Now, '72 Corvettes could also come with the lighter 255-hp LT-1 solid lifter 350, but it was only packing 280 pound-feet of torque and wasn't as quick through the quarter as the 454 LS5 'Vette, much less a 401-XR. It could certainly handle, though, and would easily zing past the Gremlin when the road got twisty. But that wasn't the point of the 401-XR.
Buyers of a 401-XR could rip mid-13-second quarter miles with no changes, handily keeping up with the finest from the height of peak American muscle excess on the straights. Of course, leaving the 401 bone stock was not the gentleman's way of humiliating the Big Three's finest smog-era machines. Car Craft magazine did some light modification to a 401-XR, giving it a set of headers and a hotter cam, as well as readjusting the ignition timing. That was good enough for a 12.22-second quarter mile. Keep in mind, this is still with the engine's stock 8.5:1 low-octane-friendly compression ratio.
Sorting out the Gremlins
Randall AMC made 21 Gremlin 401-XRs between 1972 and 1974. Out of the 671,475 Gremlins AMC produced from 1970 to 1978, 401-XRs comprise only 0.00003127%. No, 401-XRs weren't prohibitively expensive or anything, and they started at a shockingly cheap $2,995 ($23,272 today). Compare that to the yellow 1970 Corvette Phase III GT that Baldwin Motion sold new for $13,000 (almost $109,000 today). It's just that the Gremlin was an economy car first and foremost, and it took specific kinds of buyers who wanted an econo-box that could win drag races, but drag race they could:
Just as Baldwin Motion guaranteed your $10,000+ Phase III Corvette could run 11.5-second quarters, Randall would look you in the eye and tell you your sub-$3,000 Gremlin 401-XR was going to run a 13.9 right off the showroom floor. And the Randalls would probably applaud as you did so.
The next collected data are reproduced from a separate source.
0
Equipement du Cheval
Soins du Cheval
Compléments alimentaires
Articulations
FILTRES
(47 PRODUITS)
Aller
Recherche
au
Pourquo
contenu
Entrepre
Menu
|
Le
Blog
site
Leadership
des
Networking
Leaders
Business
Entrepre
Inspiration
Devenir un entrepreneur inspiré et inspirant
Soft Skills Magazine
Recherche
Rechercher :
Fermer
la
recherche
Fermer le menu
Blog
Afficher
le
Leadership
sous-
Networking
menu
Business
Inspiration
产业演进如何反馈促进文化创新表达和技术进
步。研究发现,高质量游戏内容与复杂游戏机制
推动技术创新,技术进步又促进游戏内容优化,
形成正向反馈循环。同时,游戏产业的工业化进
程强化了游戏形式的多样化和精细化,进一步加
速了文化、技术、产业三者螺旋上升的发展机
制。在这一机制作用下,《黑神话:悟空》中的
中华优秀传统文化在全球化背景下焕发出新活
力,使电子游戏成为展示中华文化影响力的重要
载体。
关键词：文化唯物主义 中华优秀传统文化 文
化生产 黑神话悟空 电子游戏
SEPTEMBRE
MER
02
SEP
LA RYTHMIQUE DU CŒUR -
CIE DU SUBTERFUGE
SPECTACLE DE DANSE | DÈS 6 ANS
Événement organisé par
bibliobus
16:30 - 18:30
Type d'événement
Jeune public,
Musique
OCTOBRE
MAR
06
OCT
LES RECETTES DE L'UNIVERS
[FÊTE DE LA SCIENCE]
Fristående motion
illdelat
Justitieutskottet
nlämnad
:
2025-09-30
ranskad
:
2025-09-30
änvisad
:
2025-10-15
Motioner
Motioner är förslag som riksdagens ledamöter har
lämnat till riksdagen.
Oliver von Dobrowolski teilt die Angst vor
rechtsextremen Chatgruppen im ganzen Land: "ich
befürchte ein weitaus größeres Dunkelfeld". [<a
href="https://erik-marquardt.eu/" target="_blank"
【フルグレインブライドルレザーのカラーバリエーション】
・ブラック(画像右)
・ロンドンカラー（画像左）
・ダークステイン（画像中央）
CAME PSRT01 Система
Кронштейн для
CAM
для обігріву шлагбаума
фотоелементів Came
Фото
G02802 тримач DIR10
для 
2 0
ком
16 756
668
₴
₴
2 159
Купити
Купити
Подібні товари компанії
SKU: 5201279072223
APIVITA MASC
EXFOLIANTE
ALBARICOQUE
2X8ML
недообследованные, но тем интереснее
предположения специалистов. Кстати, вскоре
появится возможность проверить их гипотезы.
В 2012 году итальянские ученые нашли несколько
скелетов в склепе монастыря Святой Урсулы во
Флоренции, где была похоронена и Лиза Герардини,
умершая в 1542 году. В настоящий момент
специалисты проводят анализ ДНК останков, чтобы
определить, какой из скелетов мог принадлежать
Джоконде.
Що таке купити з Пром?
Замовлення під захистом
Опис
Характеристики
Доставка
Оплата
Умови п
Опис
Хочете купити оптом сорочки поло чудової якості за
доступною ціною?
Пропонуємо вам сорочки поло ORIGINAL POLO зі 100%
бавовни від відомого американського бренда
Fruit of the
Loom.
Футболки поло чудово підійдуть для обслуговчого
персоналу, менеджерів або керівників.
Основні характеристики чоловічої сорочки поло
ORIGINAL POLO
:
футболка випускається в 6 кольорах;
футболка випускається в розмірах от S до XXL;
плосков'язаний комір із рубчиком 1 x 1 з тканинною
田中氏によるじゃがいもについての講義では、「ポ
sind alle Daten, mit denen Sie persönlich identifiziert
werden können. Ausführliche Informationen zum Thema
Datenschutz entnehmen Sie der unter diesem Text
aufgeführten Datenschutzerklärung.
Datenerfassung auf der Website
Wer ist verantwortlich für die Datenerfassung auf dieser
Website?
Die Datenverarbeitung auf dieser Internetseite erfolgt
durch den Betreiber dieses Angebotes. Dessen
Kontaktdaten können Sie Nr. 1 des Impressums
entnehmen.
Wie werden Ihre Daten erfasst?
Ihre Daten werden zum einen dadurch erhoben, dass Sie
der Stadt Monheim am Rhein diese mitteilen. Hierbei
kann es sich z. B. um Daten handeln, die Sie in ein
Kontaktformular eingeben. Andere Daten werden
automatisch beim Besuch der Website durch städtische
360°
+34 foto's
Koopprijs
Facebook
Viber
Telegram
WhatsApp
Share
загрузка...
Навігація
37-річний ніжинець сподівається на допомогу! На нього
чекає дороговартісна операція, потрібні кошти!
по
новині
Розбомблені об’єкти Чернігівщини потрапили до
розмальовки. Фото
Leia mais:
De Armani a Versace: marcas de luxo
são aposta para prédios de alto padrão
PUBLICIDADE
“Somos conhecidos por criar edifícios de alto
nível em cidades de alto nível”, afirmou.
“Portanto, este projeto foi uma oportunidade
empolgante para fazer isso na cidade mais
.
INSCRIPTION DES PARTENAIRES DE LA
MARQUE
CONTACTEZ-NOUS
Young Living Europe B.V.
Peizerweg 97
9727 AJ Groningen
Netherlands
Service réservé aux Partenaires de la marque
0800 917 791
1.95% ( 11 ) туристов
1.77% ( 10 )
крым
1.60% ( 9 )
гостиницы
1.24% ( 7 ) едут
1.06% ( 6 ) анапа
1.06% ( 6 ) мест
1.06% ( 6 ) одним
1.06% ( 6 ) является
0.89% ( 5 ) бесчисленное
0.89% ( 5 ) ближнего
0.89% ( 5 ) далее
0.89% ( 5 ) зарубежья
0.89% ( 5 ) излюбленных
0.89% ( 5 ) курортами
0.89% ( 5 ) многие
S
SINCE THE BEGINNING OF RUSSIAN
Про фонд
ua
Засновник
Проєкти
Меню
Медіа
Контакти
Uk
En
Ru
Unfortunately, identifying bona fide Randall AMC Gremlin 401-XRs isn't an easy task. No two were exactly alike, and these days, there are plenty of replicas to muddy the waters even further. Mike Randall and his sons, Skip and Grant, just wanted to make fast AMCs for people who liked fast AMCs. They ordered 30 401 V8s at a cost of $389 per unit and put them in Gremlins, as people paid them to do just that.
Now, if your Gremlin 401-XR has a 727 Torqueflite automatic (which Randall recommended since it could easily handle 426 Hemi levels of torque) and you want to know if it's legit, ask Mike Randall. He simply pounded on the Gremlin's firewall to make the transmission fit, and he says he can quickly identify his hasty craftsmanship.